When an employee goes out on an approved medical leave and returns to work following the leave, employers sometimes question whether the employee is ready to return to the workplace. Most employers correctly request a release from the employee’s own medical provider confirming that the employee is released to return to work. But what should an employer do when the employer has knowledge of facts or circumstances that cause the employer to question the employee’s fitness for duty? A recent California court decision concludes that requesting a fitness for duty examination after an employee returns from an approved FMLA leave is within an employer’s purview and does not violate the employee’s FMLA rights, so long as the fitness for duty exam is job-related and based on business necessity.
In White v. County of Los Angeles, the employee was employed as an investigator for the district attorney’s office. The employee requested a medical leave under the FMLA for her mental health. Prior to the FMLA leave, there were a series of incidents that raised concerns about the employee’s conduct and ability to perform. The County granted the employee’s medical leave, which was extended at least once at her request. When the employee informed the County she was ready to return to work and provided a note from her medical provider releasing her to return to work, the County reinstated her to her position but placed her on paid leave while they investigated the employee’s conduct issues that occurred before the FMLA leave. In addition, the County requested that the employee submit to a fitness for duty exam. The employee refused to participate in the fitness for duty exam and took the position that the FMLA required that she be reinstated to her former position based on her own medical provider’s release and that the fitness for duty exam interfered with her FMLA rights. In addition, the employee sought and obtained an injunction against the County prohibiting it from requiring the fitness for duty exam.
The appellate court reversed the injunction prohibiting the County from requiring the fitness for duty exam and also rejected the employee’s argument that the fitness for duty exam amounted to interference with her FMLA rights. The court reasoned as follows:
There is a second reason we reject White’s arguments . . . that a single health care provider’s opinion (i.e., that of the employee’s health care provider) that an employee can return to work from a particular illness or disability is conclusive, and cannot subsequently be questioned by the employer in a FFDE. Public policy rebels at such a thought. The FMLA itself acknowledges that medical professionals can disagree on whether an employee’s serious health condition renders the employee unable to work; it provides for a second opinion on whether an employee qualifies for FMLA leave (29 U.S.C. § 2613(c)) and a third opinion if the first and second opinions are not in agreement (29 U.S.C. § 2614(d)). As such, it is unlikely that Congress intended an employee’s health care provider’s opinion to be conclusive on the employee’s fitness for work. Instead, the FMLA should be interpreted to render the employee’s health care provider’s opinion conclusive on the issue of whether the employee should be immediately returned to work, but to permit the employer to thereafter require a FFDE, if it has a basis to question the employee’s health care provider’s opinion.

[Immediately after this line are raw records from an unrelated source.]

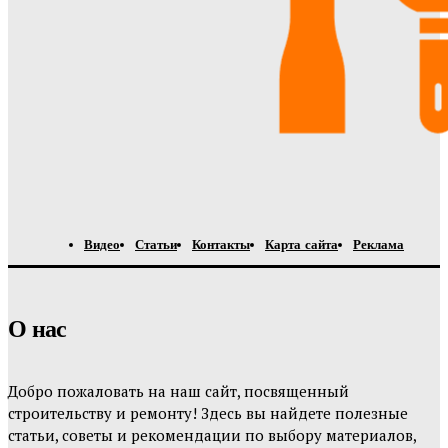
Видео
Статьи
Контакты
Карта сайта
Реклама
О нас
Добро пожаловать на наш сайт, посвященный
строительству и ремонту! Здесь вы найдете полезные
статьи, советы и рекомендации по выбору материалов,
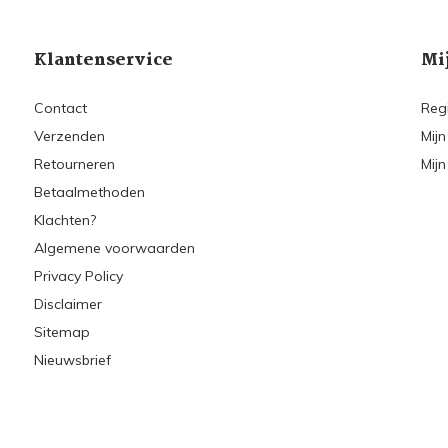
Klantenservice
Mi
Contact
Reg
Verzenden
Mijn
Retourneren
Mijn
Betaalmethoden
Klachten?
Algemene voorwaarden
Privacy Policy
Disclaimer
Sitemap
Nieuwsbrief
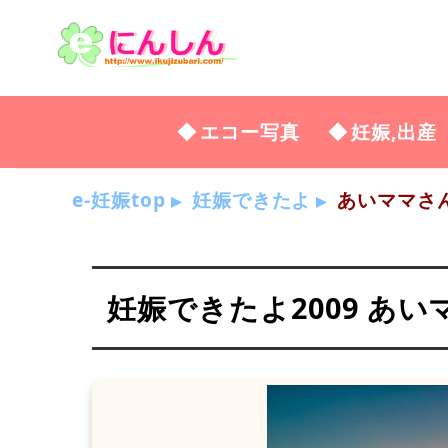
エコー写真
妊娠,出産
e-妊娠top
妊娠できたよ
あいママさ
妊娠できたよ2009 あい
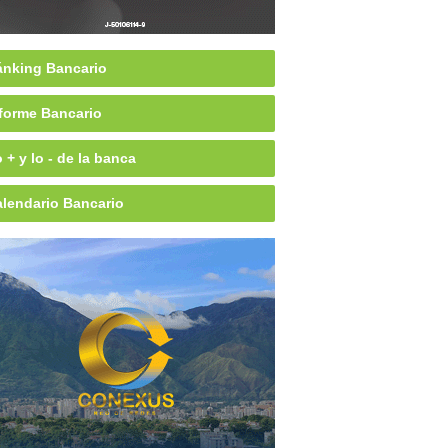
nking Bancario
forme Bancario
 + y lo - de la banca
lendario Bancario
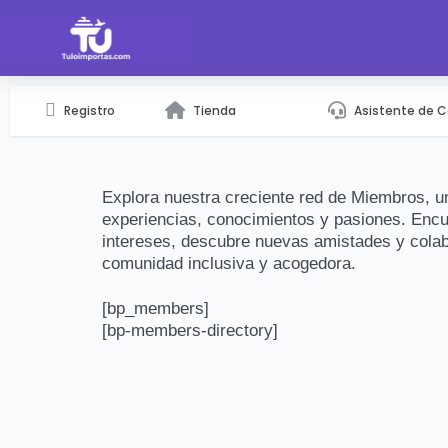
Registro
Tienda
Asistente de 
Explora nuestra creciente red de Miembros, 
experiencias, conocimientos y pasiones. Enc
intereses, descubre nuevas amistades y colabo
comunidad inclusiva y acogedora.
[bp_members]
[bp-members-directory]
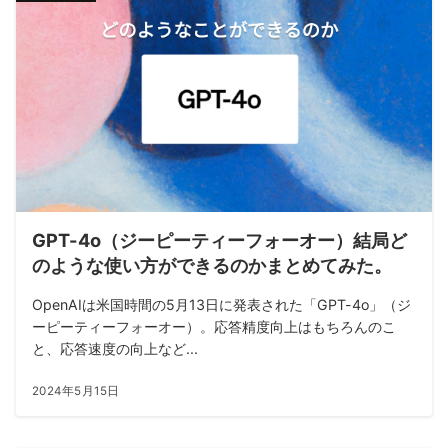
GPT-4o（ジーピーティーフォーオー）結局ど
のような使い方ができるのかまとめてみた。
OpenAIは米国時間の5月13日に発表された「GPT-4o」（ジ
ーピーティーフォーオー）。応答精度向上はもちろんのこ
と、応答速度の向上など...
2024年5月15日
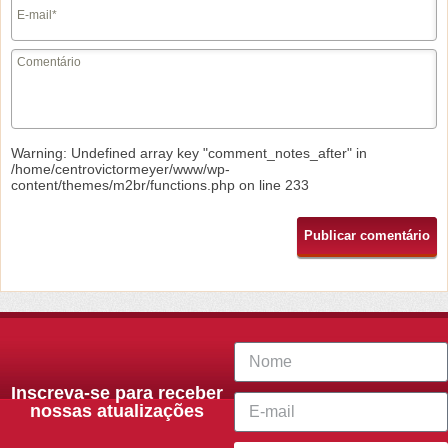
Warning
: Undefined array key "comment_notes_after" in
/home/centrovictormeyer/www/wp-
content/themes/m2br/functions.php
on line
233
Inscreva-se para receber
nossas atualizações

There are a number of key points to remember when analyzing whether an employer may defensibly request a fitness for duty exam.
First, in this case, the County did not request the fitness for duty exam until after it had reinstated the employee to her position, although the County immediately placed her on paid leave following that reinstatement. The court considered this fact important. So, if you are contemplating making the request for a fitness for duty exam of a returning employee, make sure you go through the steps, even if only administrative, of reinstating the employee before you request the fitness for duty exam. If you doubt the employee’s fitness for duty, you will likely want to place them on paid leave, or potentially at a desk job if the fitness for duty relates to physical ability, while you wait for the exam to occur.
Second, make sure you review the ADA and FEHA rules regarding medical inquiries of current employees. Both statutes and the accompanying regulations have specific language worth reviewing in each instance to make sure your facts fall within the requirements. At a minimum, the exam must be job-related and consistent with business necessity.
Third, make sure you have a sound, objective reason for doubting the employee’s own medical provider’s release to return to work.
Fitness for duty exams are appropriate in some circumstances but should not be used without real analysis of the legal risks and next steps.